The Procurement Side
On the procurement side of the equation, Greybeard recommends that companies take a cross-functional approach to energy, involving not only purchasing but also operations, regulatory, engineering and sustainability as part of a comprehensive energy management team. Procurement does not have a long history of involvement in energy management, since, prior to natural gas deregulation in the 1980s, companies really had no option but to pay the regulated price for supplies from the local utility. Today, with the ability to select among providers in many markets, procurement's role in energy management has become more important, given the function's expertise in contracts and markets, as well as its risk management perspective.
Greybeard also urges companies to adopt a comprehensive energy management approach that addresses not only energy procurement — from vendor selection and contract negotiation to price and supply risk management — but also consumption management, sustainability and alignment with corporate social responsibility goals, and regulatory or legislative affairs.

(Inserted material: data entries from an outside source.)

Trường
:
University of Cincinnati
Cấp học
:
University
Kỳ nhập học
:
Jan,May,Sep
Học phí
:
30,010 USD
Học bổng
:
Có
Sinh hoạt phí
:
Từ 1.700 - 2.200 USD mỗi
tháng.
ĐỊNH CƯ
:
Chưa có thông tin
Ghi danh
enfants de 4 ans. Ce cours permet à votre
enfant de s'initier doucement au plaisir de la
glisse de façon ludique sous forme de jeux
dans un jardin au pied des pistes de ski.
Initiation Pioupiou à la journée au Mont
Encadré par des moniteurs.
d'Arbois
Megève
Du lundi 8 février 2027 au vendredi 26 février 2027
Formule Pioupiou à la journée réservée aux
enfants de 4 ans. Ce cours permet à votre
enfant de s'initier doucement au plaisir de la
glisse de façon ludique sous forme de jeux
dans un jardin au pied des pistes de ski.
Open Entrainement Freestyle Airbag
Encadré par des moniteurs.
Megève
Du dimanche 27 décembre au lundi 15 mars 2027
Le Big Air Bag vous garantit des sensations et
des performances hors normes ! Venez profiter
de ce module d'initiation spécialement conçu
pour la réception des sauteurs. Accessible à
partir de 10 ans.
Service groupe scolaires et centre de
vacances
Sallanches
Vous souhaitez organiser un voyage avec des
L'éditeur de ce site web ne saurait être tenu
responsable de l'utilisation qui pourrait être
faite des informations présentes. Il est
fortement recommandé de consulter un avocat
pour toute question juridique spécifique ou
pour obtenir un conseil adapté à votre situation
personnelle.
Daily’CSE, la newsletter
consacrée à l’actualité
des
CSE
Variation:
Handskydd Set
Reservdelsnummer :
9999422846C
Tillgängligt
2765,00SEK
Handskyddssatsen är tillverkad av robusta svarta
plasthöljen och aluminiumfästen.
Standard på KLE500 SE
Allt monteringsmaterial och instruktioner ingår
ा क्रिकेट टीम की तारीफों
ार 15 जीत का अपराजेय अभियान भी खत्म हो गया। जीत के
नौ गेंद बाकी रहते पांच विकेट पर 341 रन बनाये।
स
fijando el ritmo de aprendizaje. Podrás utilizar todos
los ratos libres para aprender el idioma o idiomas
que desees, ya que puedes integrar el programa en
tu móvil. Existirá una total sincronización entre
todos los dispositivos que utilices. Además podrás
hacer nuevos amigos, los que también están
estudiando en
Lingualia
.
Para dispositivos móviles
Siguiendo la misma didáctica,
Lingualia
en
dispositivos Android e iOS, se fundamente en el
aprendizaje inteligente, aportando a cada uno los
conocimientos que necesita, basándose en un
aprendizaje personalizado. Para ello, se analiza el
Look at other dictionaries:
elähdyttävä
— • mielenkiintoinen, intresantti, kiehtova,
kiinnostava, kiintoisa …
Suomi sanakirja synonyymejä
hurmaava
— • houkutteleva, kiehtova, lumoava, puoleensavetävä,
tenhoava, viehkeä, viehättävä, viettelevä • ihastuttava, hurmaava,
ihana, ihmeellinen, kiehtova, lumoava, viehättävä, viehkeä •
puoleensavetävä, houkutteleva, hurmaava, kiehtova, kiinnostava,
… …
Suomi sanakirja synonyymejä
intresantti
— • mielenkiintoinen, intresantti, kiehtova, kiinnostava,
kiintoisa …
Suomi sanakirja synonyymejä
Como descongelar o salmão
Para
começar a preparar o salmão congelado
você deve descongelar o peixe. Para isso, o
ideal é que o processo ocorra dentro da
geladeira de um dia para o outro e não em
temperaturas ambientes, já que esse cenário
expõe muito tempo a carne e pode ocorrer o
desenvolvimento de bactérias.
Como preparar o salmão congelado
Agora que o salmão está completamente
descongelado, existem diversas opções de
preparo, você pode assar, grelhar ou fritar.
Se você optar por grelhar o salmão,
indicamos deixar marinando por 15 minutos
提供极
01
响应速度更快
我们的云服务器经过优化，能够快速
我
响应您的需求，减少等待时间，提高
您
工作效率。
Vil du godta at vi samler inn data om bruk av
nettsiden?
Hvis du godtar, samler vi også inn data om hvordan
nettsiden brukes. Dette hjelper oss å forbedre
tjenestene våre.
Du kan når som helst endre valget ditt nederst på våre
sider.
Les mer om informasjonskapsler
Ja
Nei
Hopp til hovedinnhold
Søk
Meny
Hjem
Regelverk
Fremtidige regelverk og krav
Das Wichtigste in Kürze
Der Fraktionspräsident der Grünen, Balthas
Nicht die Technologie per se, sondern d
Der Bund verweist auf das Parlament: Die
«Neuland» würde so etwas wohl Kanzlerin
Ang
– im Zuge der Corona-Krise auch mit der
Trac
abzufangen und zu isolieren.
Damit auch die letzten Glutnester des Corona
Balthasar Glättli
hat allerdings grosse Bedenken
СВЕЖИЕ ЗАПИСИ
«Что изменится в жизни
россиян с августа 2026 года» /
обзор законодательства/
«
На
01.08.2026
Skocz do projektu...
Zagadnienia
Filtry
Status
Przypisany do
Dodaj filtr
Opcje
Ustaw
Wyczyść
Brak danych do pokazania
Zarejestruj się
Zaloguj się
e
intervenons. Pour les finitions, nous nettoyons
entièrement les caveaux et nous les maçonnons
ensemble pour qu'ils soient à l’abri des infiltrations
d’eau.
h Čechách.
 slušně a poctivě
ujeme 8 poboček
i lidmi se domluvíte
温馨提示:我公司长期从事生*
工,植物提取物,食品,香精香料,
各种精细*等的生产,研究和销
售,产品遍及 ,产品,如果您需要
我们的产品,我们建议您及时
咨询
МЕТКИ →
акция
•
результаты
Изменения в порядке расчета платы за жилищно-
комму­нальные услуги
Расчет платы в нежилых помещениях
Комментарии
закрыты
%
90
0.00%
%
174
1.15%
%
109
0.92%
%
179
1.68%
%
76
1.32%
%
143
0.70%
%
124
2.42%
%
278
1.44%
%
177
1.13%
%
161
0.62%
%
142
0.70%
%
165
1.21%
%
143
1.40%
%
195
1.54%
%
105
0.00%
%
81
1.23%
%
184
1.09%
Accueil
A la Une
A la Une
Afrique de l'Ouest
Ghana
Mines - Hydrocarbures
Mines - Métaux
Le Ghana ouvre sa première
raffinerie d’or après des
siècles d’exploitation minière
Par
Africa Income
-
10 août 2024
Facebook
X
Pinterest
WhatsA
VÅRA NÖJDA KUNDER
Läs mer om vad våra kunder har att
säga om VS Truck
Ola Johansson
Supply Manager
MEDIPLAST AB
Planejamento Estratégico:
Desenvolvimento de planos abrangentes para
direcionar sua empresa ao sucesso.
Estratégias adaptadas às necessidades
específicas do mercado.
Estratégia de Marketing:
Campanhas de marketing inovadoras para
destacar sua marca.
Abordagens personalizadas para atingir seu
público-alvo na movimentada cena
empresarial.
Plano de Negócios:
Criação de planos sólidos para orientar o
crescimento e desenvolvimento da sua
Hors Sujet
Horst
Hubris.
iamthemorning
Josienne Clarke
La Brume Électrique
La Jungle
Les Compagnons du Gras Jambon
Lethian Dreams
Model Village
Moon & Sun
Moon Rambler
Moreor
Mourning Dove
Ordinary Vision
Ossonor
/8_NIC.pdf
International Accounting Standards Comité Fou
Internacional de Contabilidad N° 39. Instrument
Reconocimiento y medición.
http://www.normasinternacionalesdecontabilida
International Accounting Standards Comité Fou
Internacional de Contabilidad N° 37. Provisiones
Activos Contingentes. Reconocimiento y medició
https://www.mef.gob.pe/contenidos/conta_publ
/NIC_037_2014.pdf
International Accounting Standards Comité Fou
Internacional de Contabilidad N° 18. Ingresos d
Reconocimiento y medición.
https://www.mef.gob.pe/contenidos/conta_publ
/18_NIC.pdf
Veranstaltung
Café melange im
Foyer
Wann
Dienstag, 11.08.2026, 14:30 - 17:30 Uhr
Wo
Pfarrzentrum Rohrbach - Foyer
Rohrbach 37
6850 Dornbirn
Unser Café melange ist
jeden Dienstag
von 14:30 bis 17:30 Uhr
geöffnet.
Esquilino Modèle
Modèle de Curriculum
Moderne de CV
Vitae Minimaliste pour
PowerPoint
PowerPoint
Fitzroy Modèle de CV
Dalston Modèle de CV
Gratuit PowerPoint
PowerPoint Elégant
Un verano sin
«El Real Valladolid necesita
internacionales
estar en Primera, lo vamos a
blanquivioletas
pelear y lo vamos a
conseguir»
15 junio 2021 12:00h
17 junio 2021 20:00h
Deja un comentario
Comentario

Ted Eichenlaub, a senior advisor at Greybeard with lengthy experience around energy in the steel industry, says that, at a minimum, procurement professionals working with energy must have a degree of technical expertise to be effective on an energy management team. "You need to be able to talk with your counterparts within the company, so you need to understand the acronyms and have a basic understanding of what the consumption of energy is all about." At companies for which energy comprises a significant amount of the total spend — say, for an energy-intensive process manufacturer — procurement must be able to bring deeper insights to the table, including expert knowledge of markets and the relevant vendors, and the ability to apply hedging strategies. For less energy-intensive companies, Eichenlaub adds, it might be more cost effective to tap outside expertise on a project basis rather than investing in developing internal subject matter experts.
Franolic says that the opportunities for savings on the procurement side of energy management can be significant, and he cites an example of one company Greybeard worked with that was able to generate more than $1 million in annual benefits by taking advantage of the way that certain regulations were written, and another company that saw substantial savings from improving the electric supply agreements for its dozen facilities. The savings can be a magnitude smaller, too, Eichenlaub notes, for companies that consume less energy, but can still add up to a large percentage of an organization's total energy spend.
With the U.S. Government projecting worldwide energy consumption to increase by nearly 50 percent between 2007 and 2035, including by 14 percent in developed nations, the business case for engaging in comprehensive energy management is becoming ever stronger. And pressures to "go green" will only add more ammunition to the business case. As Franolic says, the time for companies to start thinking about energy management is now, and enterprises that fail to engage with an energy strategy now may find themselves at a competitive disadvantage in the wake of the next spike in oil prices or the next disruption in supply.